Greg Bates, Times Herald correspondent

Oconto Falls assistant coaches Brett Ash, left, and Cody Nielsen, center, give direction to senior wrestler Collin Schindel at the Bi-State Classic at the La Crosse Center on Dec. 29. (Contributed photo)

Oconto Falls assistant coaches Brett Ash, left, and Cody Nielsen demonstrate techniques during the team’s practice Jan. 14. (Times Herald photo by Warren Bluhm)

Cody Nielsen and Brett Ash both went through the ranks of Oconto Falls youth wrestling program.

Both went on to have successful high school careers on the mat — Nielsen winning a state title as a junior, and Ash being named second-team all-Bay Conference as a senior.

Wrestling and the Oconto Falls community have always been extremely important to Nielsen and Ash. So, when they had the chance to return home and coach the program that molded them as young men, both of them jumped at the opportunity.

Ash, a 2015 Oconto Falls graduate, is in his third season as a coach.
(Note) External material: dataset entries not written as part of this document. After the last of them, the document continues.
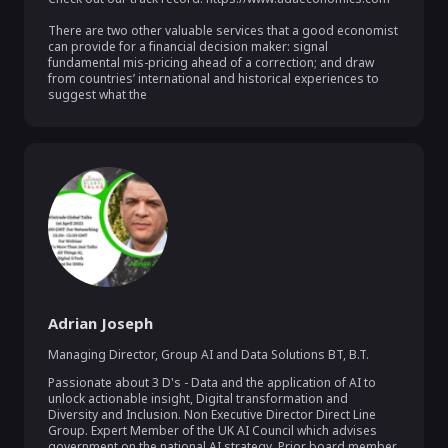
There are two other valuable services that a good economist 
can provide for a financial decision maker: signal 
fundamental mis-pricing ahead of a correction; and draw 
from countries’ international and historical experiences to 
suggest what the
Adrian Joseph
Managing Director, Group AI and Data Solutions BT
,
B.T.
Passionate about 3 D's - Data and the application of AI to 
unlock actionable insight, Digital transformation and 
Diversity and Inclusion. Non Executive Director Direct Line 
Group. Expert Member of the UK AI Council which advises 
government on the national AI strategy. Prior board member 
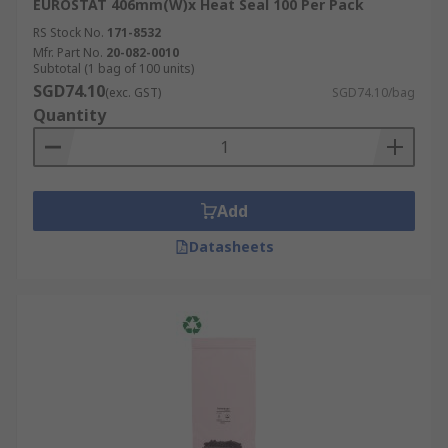
EUROSTAT 406mm(W)x Heat Seal 100 Per Pack
RS Stock No.
171-8532
Mfr. Part No.
20-082-0010
Subtotal (1 bag of 100 units)
SGD74.10
(exc. GST)
SGD74.10/bag
Quantity
Add
Datasheets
Nielsen, a 2012 graduate, is in his first as a varsity assistant.

“The Oconto Falls wrestling program was a huge part of my life,” Nielsen said. “It gave me opportunities my entire life as well as opportunities to go to college and to wrestle, travel around the country and do a lot of great things. A lot of great people put in a lot of time for me to have these opportunities. I wanted to come back and do the same thing for the kids in the program now.”

Oconto Falls tri-head coaches Marc Kinziger, Dave Brasier and Jack Magnin love having two of their former wrestlers on staff.

“It’s awesome,” Kinziger said. “With Dave, Jack and I getting up in age, it’s very nice to have that young blood. And the kids are responding very well to it. It’s very welcome.”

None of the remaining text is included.